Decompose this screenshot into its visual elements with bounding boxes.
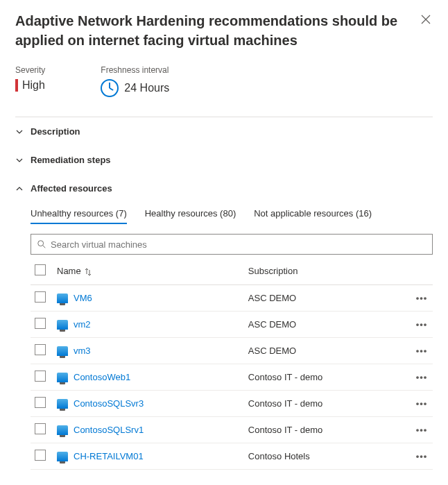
vm-icon (57, 373, 68, 382)
search-input[interactable] (51, 239, 427, 250)
subscription-cell: Contoso IT - demo (244, 391, 411, 417)
column-subscription[interactable]: Subscription (244, 257, 411, 285)
tab-healthy-resources[interactable]: Healthy resources (80) (145, 208, 236, 224)
clock-icon (101, 79, 119, 97)
severity-label: Severity (15, 65, 45, 75)
tab-not-applicable-resources[interactable]: Not applicable resources (16) (254, 208, 372, 224)
vm-icon (57, 346, 68, 356)
chevron-up-icon (15, 185, 24, 193)
table-row: vm3ASC DEMO••• (31, 338, 433, 364)
row-checkbox[interactable] (35, 450, 46, 461)
search-box[interactable] (31, 234, 433, 255)
section-title: Affected resources (31, 183, 112, 194)
table-row: VM6ASC DEMO••• (31, 285, 433, 312)
select-all-checkbox[interactable] (35, 264, 46, 275)
section-title: Remediation steps (31, 155, 111, 165)
section-affected-resources[interactable]: Affected resources (15, 174, 433, 203)
subscription-cell: ASC DEMO (244, 312, 411, 338)
resource-link[interactable]: VM6 (74, 293, 92, 303)
subscription-cell: Contoso IT - demo (244, 417, 411, 443)
table-row: ContosoSQLSrv1Contoso IT - demo••• (31, 417, 433, 443)
resource-link[interactable]: vm3 (74, 346, 91, 356)
row-actions-button[interactable]: ••• (416, 451, 428, 461)
row-actions-button[interactable]: ••• (416, 346, 428, 356)
vm-icon (57, 399, 68, 409)
subscription-cell: ASC DEMO (244, 338, 411, 364)
vm-icon (57, 320, 68, 330)
row-actions-button[interactable]: ••• (416, 293, 428, 303)
resource-link[interactable]: CH-RETAILVM01 (74, 451, 144, 461)
table-row: ContosoWeb1Contoso IT - demo••• (31, 364, 433, 391)
close-button[interactable] (419, 12, 433, 26)
subscription-cell: ASC DEMO (244, 285, 411, 312)
svg-point-0 (38, 241, 44, 246)
row-actions-button[interactable]: ••• (416, 398, 428, 409)
freshness-block: Freshness interval 24 Hours (101, 65, 169, 97)
resource-link[interactable]: ContosoWeb1 (74, 372, 130, 382)
severity-block: Severity High (15, 65, 45, 97)
row-checkbox[interactable] (35, 344, 46, 355)
section-remediation[interactable]: Remediation steps (15, 146, 433, 174)
vm-icon (57, 425, 68, 435)
row-checkbox[interactable] (35, 423, 46, 434)
row-actions-button[interactable]: ••• (416, 425, 428, 435)
section-title: Description (31, 126, 80, 137)
search-icon (37, 239, 46, 249)
table-row: ContosoSQLSvr3Contoso IT - demo••• (31, 391, 433, 417)
sort-icon (85, 268, 92, 276)
freshness-value: 24 Hours (124, 82, 169, 94)
page-title: Adaptive Network Hardening recommendatio… (15, 11, 433, 50)
table-row: vm2ASC DEMO••• (31, 312, 433, 338)
resource-link[interactable]: ContosoSQLSrv1 (74, 425, 144, 435)
subscription-cell: Contoso Hotels (244, 443, 411, 470)
close-icon (421, 15, 431, 24)
section-description[interactable]: Description (15, 117, 433, 146)
tab-unhealthy-resources[interactable]: Unhealthy resources (7) (31, 208, 127, 224)
column-name[interactable]: Name (53, 257, 244, 285)
row-checkbox[interactable] (35, 371, 46, 382)
table-row: CH-RETAILVM01Contoso Hotels••• (31, 443, 433, 470)
row-actions-button[interactable]: ••• (416, 319, 428, 330)
row-checkbox[interactable] (35, 397, 46, 408)
severity-value: High (15, 79, 45, 92)
resource-link[interactable]: ContosoSQLSvr3 (74, 398, 144, 409)
chevron-down-icon (15, 128, 24, 136)
vm-icon (57, 293, 68, 303)
chevron-down-icon (15, 156, 24, 164)
row-actions-button[interactable]: ••• (416, 372, 428, 382)
resource-link[interactable]: vm2 (74, 319, 91, 330)
row-checkbox[interactable] (35, 318, 46, 329)
column-name-label: Name (57, 266, 81, 276)
subscription-cell: Contoso IT - demo (244, 364, 411, 391)
row-checkbox[interactable] (35, 291, 46, 303)
vm-icon (57, 452, 68, 461)
freshness-label: Freshness interval (101, 65, 169, 75)
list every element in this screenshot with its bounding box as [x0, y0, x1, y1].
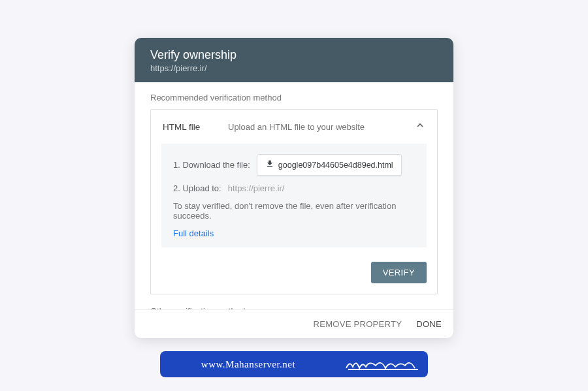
- verify-button[interactable]: VERIFY: [371, 262, 427, 283]
- dialog-subtitle: https://pierre.ir/: [150, 63, 438, 73]
- watermark-banner: www.Mahanserver.net: [160, 351, 428, 377]
- done-button[interactable]: DONE: [416, 319, 442, 329]
- full-details-link[interactable]: Full details: [173, 228, 214, 238]
- card-actions: VERIFY: [151, 258, 437, 294]
- method-title: HTML file: [163, 122, 219, 132]
- banner-logo: [336, 351, 428, 377]
- html-file-card: HTML file Upload an HTML file to your we…: [150, 109, 438, 294]
- chevron-up-icon: [415, 120, 425, 133]
- recommended-label: Recommended verification method: [150, 93, 438, 102]
- banner-url: www.Mahanserver.net: [160, 351, 336, 377]
- dialog-body[interactable]: Recommended verification method HTML fil…: [135, 82, 453, 309]
- verify-ownership-dialog: Verify ownership https://pierre.ir/ Reco…: [135, 38, 453, 338]
- download-file-button[interactable]: google097b44605e4d89ed.html: [257, 154, 402, 176]
- dialog-header: Verify ownership https://pierre.ir/: [135, 38, 453, 82]
- step2-label: 2. Upload to:: [173, 183, 221, 193]
- card-header[interactable]: HTML file Upload an HTML file to your we…: [151, 110, 437, 144]
- upload-url: https://pierre.ir/: [228, 183, 285, 193]
- other-methods-label: Other verification methods: [150, 306, 438, 309]
- verification-note: To stay verified, don't remove the file,…: [173, 201, 415, 221]
- step1-label: 1. Download the file:: [173, 160, 250, 170]
- download-icon: [265, 159, 274, 170]
- method-desc: Upload an HTML file to your website: [228, 122, 406, 132]
- dialog-title: Verify ownership: [150, 48, 438, 62]
- step-2: 2. Upload to: https://pierre.ir/: [173, 183, 415, 193]
- dialog-footer: REMOVE PROPERTY DONE: [135, 309, 453, 338]
- remove-property-button[interactable]: REMOVE PROPERTY: [314, 319, 402, 329]
- card-content: 1. Download the file: google097b44605e4d…: [161, 144, 427, 247]
- step-1: 1. Download the file: google097b44605e4d…: [173, 154, 415, 176]
- download-filename: google097b44605e4d89ed.html: [278, 161, 393, 170]
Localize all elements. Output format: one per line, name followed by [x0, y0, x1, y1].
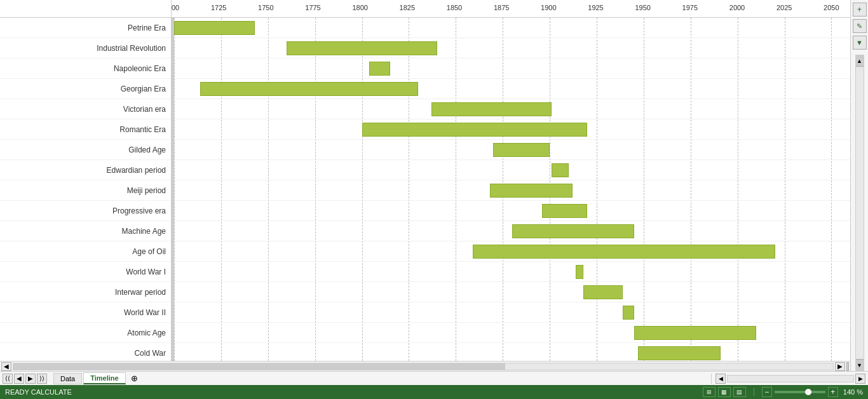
axis-tick-1875: 1875: [494, 4, 509, 11]
gantt-bar-10[interactable]: [512, 224, 634, 238]
filter-btn[interactable]: ▼: [853, 36, 867, 50]
gantt-row-5: [174, 119, 850, 140]
gantt-bar-3[interactable]: [200, 82, 418, 96]
zoom-in-btn[interactable]: +: [828, 387, 838, 397]
row-label-3: Georgian Era: [0, 79, 171, 99]
gantt-row-10: [174, 221, 850, 241]
gantt-bar-8[interactable]: [490, 184, 573, 198]
scroll-right-sheet[interactable]: ▶: [855, 374, 865, 384]
axis-tick-1800: 1800: [352, 4, 367, 11]
add-sheet-btn[interactable]: ⊕: [127, 372, 142, 384]
gantt-bar-12[interactable]: [576, 265, 583, 279]
gantt-bar-5[interactable]: [362, 123, 588, 137]
gantt-row-8: [174, 180, 850, 201]
chart-body: Petrine EraIndustrial RevolutionNapoleon…: [0, 18, 850, 361]
zoom-out-btn[interactable]: −: [762, 387, 772, 397]
main-area: 1700172517501775180018251850187519001925…: [0, 0, 868, 371]
row-label-15: Atomic Age: [0, 323, 171, 343]
scroll-right-btn[interactable]: ▶: [835, 362, 845, 371]
gantt-bar-16[interactable]: [638, 346, 721, 360]
axis-tick-1700: 1700: [172, 4, 179, 11]
row-label-10: Machine Age: [0, 221, 171, 241]
gantt-row-2: [174, 58, 850, 79]
sheet-scroll-track[interactable]: [727, 375, 854, 382]
axis-row: 1700172517501775180018251850187519001925…: [0, 0, 850, 18]
zoom-slider[interactable]: [775, 391, 825, 393]
sep2: [754, 388, 754, 396]
gantt-row-4: [174, 99, 850, 119]
scroll-thumb[interactable]: [13, 363, 505, 370]
gantt-bar-1[interactable]: [287, 41, 437, 55]
row-label-13: Interwar period: [0, 282, 171, 302]
axis-tick-1775: 1775: [305, 4, 320, 11]
status-right: ⊞ ▦ ▤ − + 140 %: [703, 387, 863, 397]
gantt-row-6: [174, 140, 850, 160]
gantt-row-14: [174, 302, 850, 323]
gantt-row-15: [174, 323, 850, 343]
axis-tick-1725: 1725: [211, 4, 226, 11]
zoom-label: 140 %: [843, 388, 863, 396]
row-label-0: Petrine Era: [0, 18, 171, 38]
row-labels: Petrine EraIndustrial RevolutionNapoleon…: [0, 18, 172, 361]
gantt-row-11: [174, 241, 850, 262]
scroll-left-btn[interactable]: ◀: [1, 362, 11, 371]
zoom-slider-thumb[interactable]: [805, 389, 811, 395]
right-sidebar: + ✎ ▼ ▲ ▼: [850, 0, 868, 371]
row-label-1: Industrial Revolution: [0, 38, 171, 58]
scroll-left-sheet[interactable]: ◀: [715, 374, 726, 384]
scroll-track[interactable]: [13, 363, 834, 370]
zoom-control: − + 140 %: [762, 387, 863, 397]
tab-data[interactable]: Data: [53, 373, 82, 384]
gantt-row-3: [174, 79, 850, 99]
gantt-bar-4[interactable]: [431, 102, 552, 116]
gantt-bar-6[interactable]: [493, 143, 550, 157]
gantt-bar-2[interactable]: [369, 62, 390, 76]
row-label-9: Progressive era: [0, 201, 171, 221]
sheet-nav-next[interactable]: ▶: [25, 374, 36, 384]
axis-tick-1900: 1900: [541, 4, 556, 11]
sheet-nav-prev[interactable]: ◀: [14, 374, 24, 384]
status-bar: READY CALCULATE ⊞ ▦ ▤ − + 140 %: [0, 385, 868, 399]
scroll-down-btn[interactable]: ▼: [856, 359, 864, 370]
row-label-5: Romantic Era: [0, 119, 171, 140]
gantt-bar-13[interactable]: [583, 285, 623, 299]
gantt-row-9: [174, 201, 850, 221]
edit-btn[interactable]: ✎: [853, 19, 867, 33]
axis-tick-1975: 1975: [682, 4, 698, 11]
scroll-track-v[interactable]: [856, 67, 864, 359]
scroll-up-btn[interactable]: ▲: [856, 55, 864, 67]
axis-tick-1950: 1950: [635, 4, 650, 11]
gantt-bar-7[interactable]: [552, 163, 569, 177]
page-view-btn[interactable]: ▦: [718, 387, 731, 397]
book-view-btn[interactable]: ▤: [733, 387, 746, 397]
row-label-8: Meiji period: [0, 180, 171, 201]
gantt-bar-14[interactable]: [623, 306, 634, 320]
scroll-bar[interactable]: ◀ ▶: [0, 361, 850, 371]
gantt-bar-15[interactable]: [634, 326, 756, 340]
gantt-bar-11[interactable]: [473, 245, 775, 259]
sheet-nav-first[interactable]: ⟨⟨: [3, 374, 13, 384]
gantt-row-0: [174, 18, 850, 38]
axis-tick-2000: 2000: [729, 4, 745, 11]
gantt-bar-0[interactable]: [174, 21, 255, 35]
sheet-nav: ⟨⟨ ◀ ▶ ⟩⟩: [3, 374, 47, 384]
row-label-14: World War II: [0, 302, 171, 323]
axis-tick-2025: 2025: [776, 4, 792, 11]
row-label-16: Cold War: [0, 343, 171, 361]
gantt-row-16: [174, 343, 850, 361]
axis-label-col: [0, 0, 172, 17]
gantt-bar-9[interactable]: [542, 204, 587, 218]
scroll-corner: [846, 362, 849, 371]
add-btn[interactable]: +: [853, 3, 867, 17]
row-label-11: Age of Oil: [0, 241, 171, 262]
status-text: READY CALCULATE: [5, 388, 72, 396]
sheet-nav-last[interactable]: ⟩⟩: [37, 374, 47, 384]
axis-tick-1850: 1850: [447, 4, 462, 11]
tab-timeline[interactable]: Timeline: [83, 372, 125, 384]
row-label-2: Napoleonic Era: [0, 58, 171, 79]
row-label-6: Gilded Age: [0, 140, 171, 160]
sep1: [711, 374, 712, 384]
row-label-4: Victorian era: [0, 99, 171, 119]
grid-view-btn[interactable]: ⊞: [703, 387, 715, 397]
vertical-scrollbar[interactable]: ▲ ▼: [855, 55, 864, 371]
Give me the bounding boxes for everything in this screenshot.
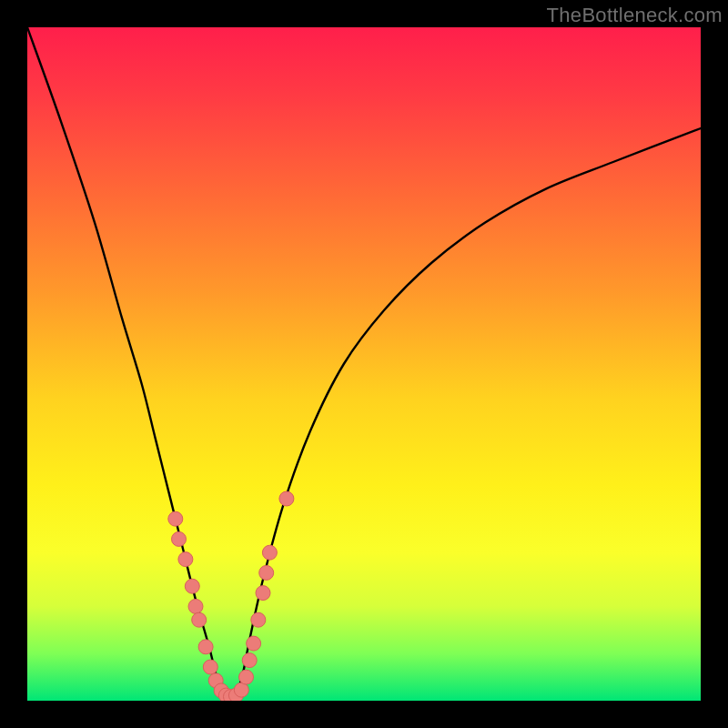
highlight-dot [185,579,199,593]
highlight-dot [178,552,193,567]
chart-frame: TheBottleneck.com [0,0,728,728]
highlight-dot [168,511,183,526]
highlight-dot [172,531,187,546]
highlight-dot [262,545,277,560]
watermark-text: TheBottleneck.com [547,4,723,27]
highlight-dot [247,636,261,651]
highlight-dots-group [168,491,294,701]
highlight-dot [198,640,213,654]
highlight-dot [256,586,270,601]
highlight-dot [259,565,274,580]
highlight-dot [203,660,217,674]
bottleneck-curve [27,27,701,701]
highlight-dot [234,682,248,697]
highlight-dot [239,670,254,684]
plot-area [27,27,701,701]
highlight-dot [242,653,257,668]
chart-svg [27,27,701,701]
highlight-dot [251,612,266,627]
highlight-dot [214,683,228,698]
highlight-dot [192,612,207,627]
highlight-dot [223,690,238,701]
highlight-dot [188,599,203,613]
highlight-dot [218,688,233,701]
highlight-dot [279,491,294,506]
highlight-dot [228,688,243,701]
highlight-dot [208,673,223,688]
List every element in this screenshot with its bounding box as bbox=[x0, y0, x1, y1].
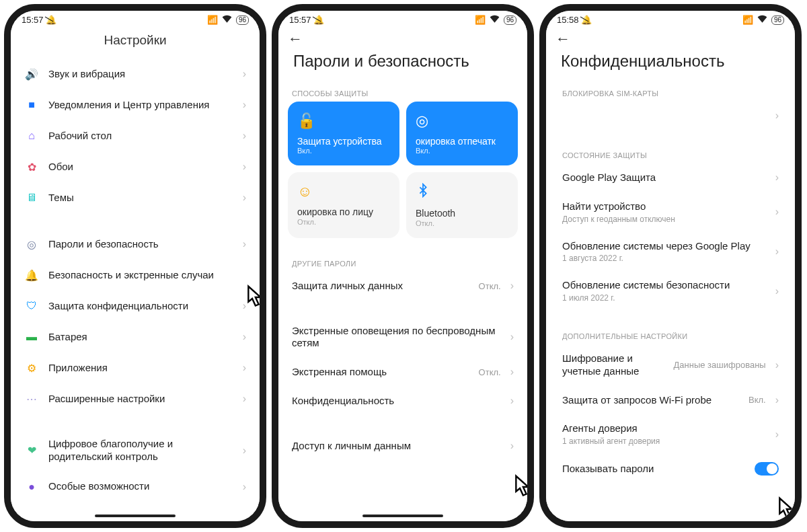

### Brief
Give the number of lines in the listing that contain the string "READY". Write nothing else.

### Written reply
2